OpenTelemetry Adoption — Vendor-Neutral Observability#
"Datadog SDK + Prometheus client + Loki driver hep aynı bilgiyi tekrar yazıyor. Datadog'u bırakmak istesem, kodun her yerinde değişiklik."
OpenTelemetry (OTel) çözümü: tek SDK, tek protokol (OTLP), vendor-neutral.
🎯 Niye OTel?#
| Eski model | OTel ile |
|---|---|
| Datadog SDK + Prometheus + Loki client | Tek SDK |
| Vendor değiştirmek = kod değişikliği | Collector config değişir, kod aynı |
| Trace ID metric/log'da yok | Auto-correlation built-in |
| Standart yok, herkes farklı tag | Semantic conventions standardı |
| Polyglot stack (Go/Python/Node) ayrı tools | Aynı SDK her dilde |
🏛️ Mimari#
┌─────────────────────────────────────────┐
│ Application │
│ ┌──────────────────┐ │
│ │ OTel SDK │ metrics/logs/ │
│ │ (auto-instrument)│ traces │
│ └────────┬─────────┘ │
└───────────┼──────────────────────────────┘
│ OTLP (gRPC veya HTTP)
▼
┌─────────────────────────────────────────┐
│ OpenTelemetry Collector │
│ │
│ Receivers → Processors → Exporters │
│ │
│ - OTLP receiver (apps'ten) │
│ - Prometheus receiver (scrape) │
│ - Filelog receiver (file logs) │
│ │
│ Processors: │
│ - Batch (efficient send) │
│ - Memory limiter │
│ - Tail sampling (smart trace selection) │
│ - Resource detection (cloud metadata) │
│ - Attributes (PII redact, transform) │
│ │
│ Exporters: │
│ - Prometheus / Mimir / VictoriaMetrics │
│ - Loki / Datadog / Splunk │
│ - Tempo / Jaeger / Honeycomb │
└─────────────────────────────────────────┘
🚀 1. SDK kurulum (örnekler)#
Python (FastAPI)#
# pip install opentelemetry-distro opentelemetry-exporter-otlp \
# opentelemetry-instrumentation-fastapi
from opentelemetry.instrumentation.fastapi import FastAPIInstrumentor
from opentelemetry.instrumentation.requests import RequestsInstrumentor
from opentelemetry.instrumentation.psycopg2 import Psycopg2Instrumentor
from fastapi import FastAPI
app = FastAPI()
FastAPIInstrumentor.instrument_app(app)
RequestsInstrumentor().instrument()
Psycopg2Instrumentor().instrument()
opentelemetry-instrument ile sıfır-kod auto-instrumentation:
opentelemetry-instrument \
--traces_exporter otlp \
--metrics_exporter otlp \
--logs_exporter otlp \
--service_name my-api \
--exporter_otlp_endpoint http://otel-collector:4317 \
uvicorn main:app
Node.js#
// npm i @opentelemetry/sdk-node @opentelemetry/auto-instrumentations-node
const { NodeSDK } = require('@opentelemetry/sdk-node');
const { getNodeAutoInstrumentations } = require('@opentelemetry/auto-instrumentations-node');
const { OTLPTraceExporter } = require('@opentelemetry/exporter-trace-otlp-grpc');
const sdk = new NodeSDK({
serviceName: 'my-app',
traceExporter: new OTLPTraceExporter({ url: 'http://otel-collector:4317' }),
instrumentations: [getNodeAutoInstrumentations()],
});
sdk.start();
Go#
Go'da auto-instrument zayıf, manuel:
import (
"go.opentelemetry.io/otel"
"go.opentelemetry.io/otel/exporters/otlp/otlptrace/otlptracegrpc"

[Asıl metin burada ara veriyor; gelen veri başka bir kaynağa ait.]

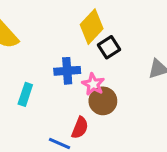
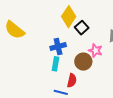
pink star: (93, 84) -> (95, 51), moved
cyan rectangle: (25, 94) -> (55, 64), moved

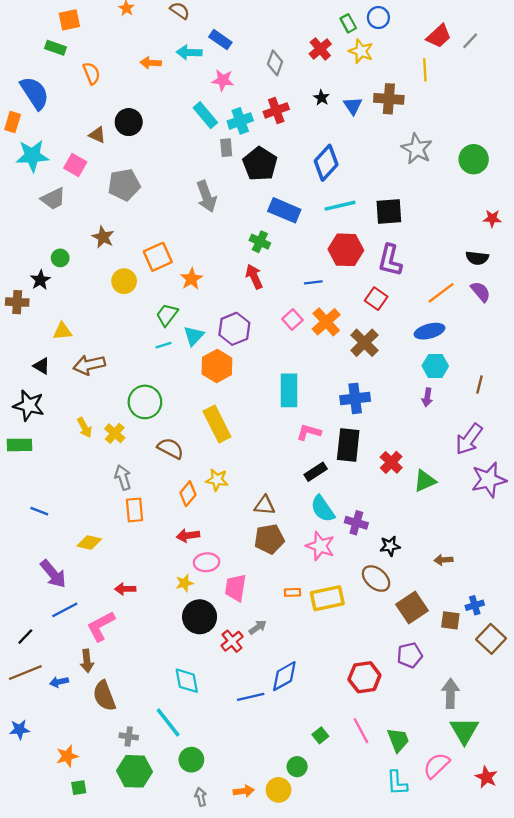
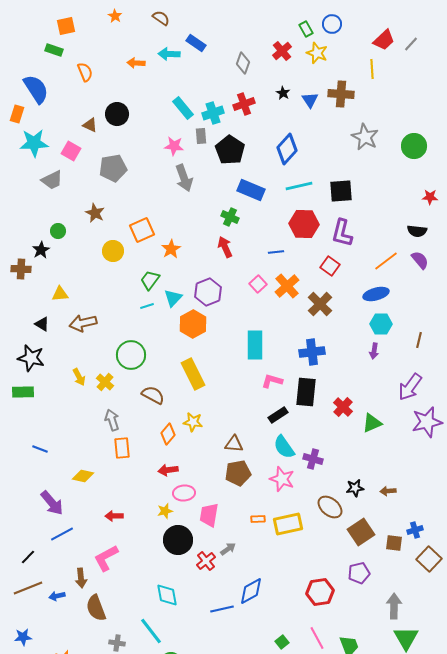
pink star: (223, 80) -> (174, 146), moved
black star: (390, 546) -> (355, 488), moved
pink L-shape: (101, 626) -> (106, 558), moved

"go.opentelemetry.io/otel/sdk/trace"
)
exporter, _ := otlptracegrpc.New(ctx)
tp := trace.NewTracerProvider(
trace.WithBatcher(exporter),
trace.WithResource(resource.NewWithAttributes(
semconv.ServiceName("my-api"),
)),
)
otel.SetTracerProvider(tp)
// HTTP middleware:
import "go.opentelemetry.io/contrib/instrumentation/net/http/otelhttp"
handler := otelhttp.NewHandler(myHandler, "operation")
Manuel span eklemek#
from opentelemetry import trace
tracer = trace.get_tracer(__name__)
@tracer.start_as_current_span("compute_tax")
def compute_tax(amount, region):
span = trace.get_current_span()
span.set_attribute("amount", float(amount))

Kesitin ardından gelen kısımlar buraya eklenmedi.